> _WHAT YOU ARE ASKED TO DO_
Work through the listing below and give again exactly the lines from the one with "UIT DE PERS" to the one with "Française de la Franchise et partenaire", both ends included. All other lines and all pictures stay out.

> _SUPPLIED RECORDS_
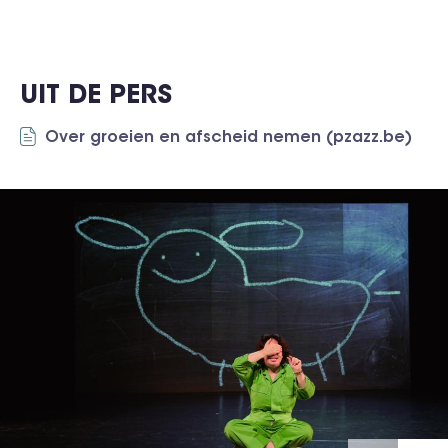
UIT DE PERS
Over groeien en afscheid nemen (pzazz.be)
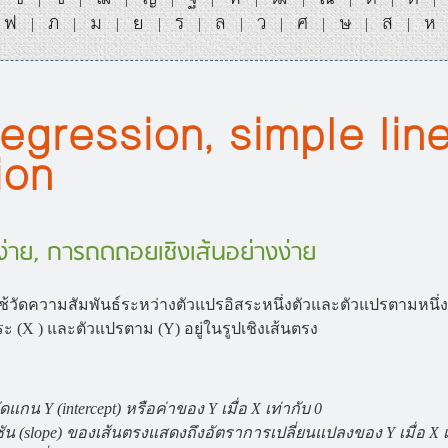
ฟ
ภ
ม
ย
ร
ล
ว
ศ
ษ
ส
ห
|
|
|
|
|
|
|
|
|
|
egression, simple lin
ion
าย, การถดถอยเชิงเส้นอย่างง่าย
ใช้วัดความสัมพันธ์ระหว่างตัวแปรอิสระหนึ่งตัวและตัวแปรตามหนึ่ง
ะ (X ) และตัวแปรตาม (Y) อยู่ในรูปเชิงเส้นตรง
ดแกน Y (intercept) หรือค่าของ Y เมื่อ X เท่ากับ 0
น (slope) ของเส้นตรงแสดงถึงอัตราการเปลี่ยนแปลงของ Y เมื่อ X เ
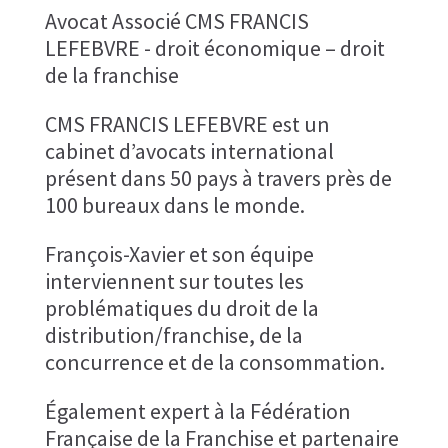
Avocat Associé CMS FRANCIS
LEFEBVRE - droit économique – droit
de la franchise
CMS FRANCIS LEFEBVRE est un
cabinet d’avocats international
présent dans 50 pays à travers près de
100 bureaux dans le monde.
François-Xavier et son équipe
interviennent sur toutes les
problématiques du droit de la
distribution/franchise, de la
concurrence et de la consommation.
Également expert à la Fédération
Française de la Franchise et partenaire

==

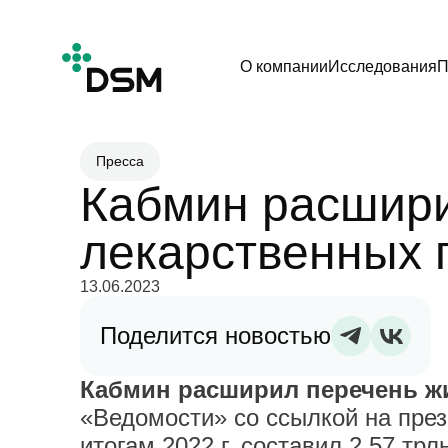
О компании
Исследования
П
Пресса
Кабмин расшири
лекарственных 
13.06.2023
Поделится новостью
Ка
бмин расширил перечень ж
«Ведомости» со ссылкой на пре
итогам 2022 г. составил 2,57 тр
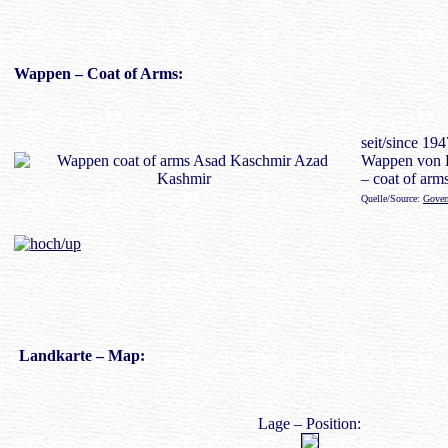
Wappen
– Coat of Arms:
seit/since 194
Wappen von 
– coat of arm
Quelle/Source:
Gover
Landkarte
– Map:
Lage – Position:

> _WRITTEN RESPONSE_
UIT DE PERS
Over groeien en afscheid nemen (pzazz.be)
ฟ
ภ
ม
ย
ร
ล
ว
ศ
ษ
ส
ห
|
|
|
|
|
|
|
|
|
|
egression, simple lin
ion
าย, การถดถอยเชิงเส้นอย่างง่าย
ใช้วัดความสัมพันธ์ระหว่างตัวแปรอิสระหนึ่งตัวและตัวแปรตามหนึ่ง
ะ (X ) และตัวแปรตาม (Y) อยู่ในรูปเชิงเส้นตรง
ดแกน Y (intercept) หรือค่าของ Y เมื่อ X เท่ากับ 0
น (slope) ของเส้นตรงแสดงถึงอัตราการเปลี่ยนแปลงของ Y เมื่อ X เ
Avocat Associé CMS FRANCIS
LEFEBVRE - droit économique – droit
de la franchise
CMS FRANCIS LEFEBVRE est un
cabinet d’avocats international
présent dans 50 pays à travers près de
100 bureaux dans le monde.
François-Xavier et son équipe
interviennent sur toutes les
problématiques du droit de la
distribution/franchise, de la
concurrence et de la consommation.
Également expert à la Fédération
Française de la Franchise et partenaire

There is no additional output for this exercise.